Supplied data: Begin

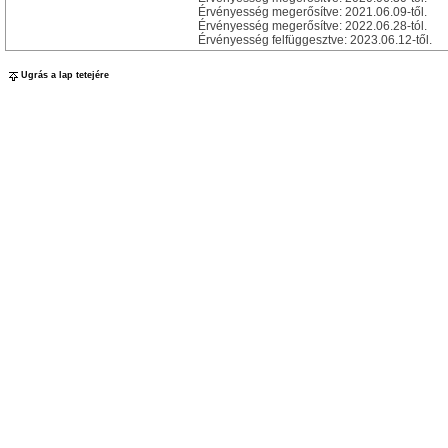
Érvényesség megerősítve: 2021.06.09-től.
Érvényesség megerősítve: 2022.06.28-tól.
Érvényesség felfüggesztve: 2023.06.12-től.
Ugrás a lap tetejére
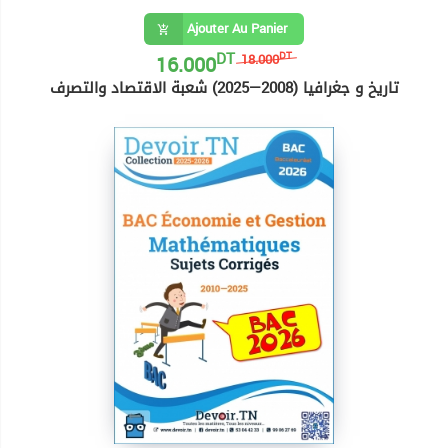
Ajouter Au Panier
DT
16.000
DT
18.000
تاريخ و جغرافيا (2008—2025) شعبة الاقتصاد والتصرف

Supplied data: End

What you are asked to do: Reproduce exactly, with every picture left out, the lines from the one that contains "Érvényesség felfüggesztve: 2023.06.12-től." to the final line of the records above.

Your response:
Érvényesség felfüggesztve: 2023.06.12-től.
Ugrás a lap tetejére
Ajouter Au Panier
DT
16.000
DT
18.000
تاريخ و جغرافيا (2008—2025) شعبة الاقتصاد والتصرف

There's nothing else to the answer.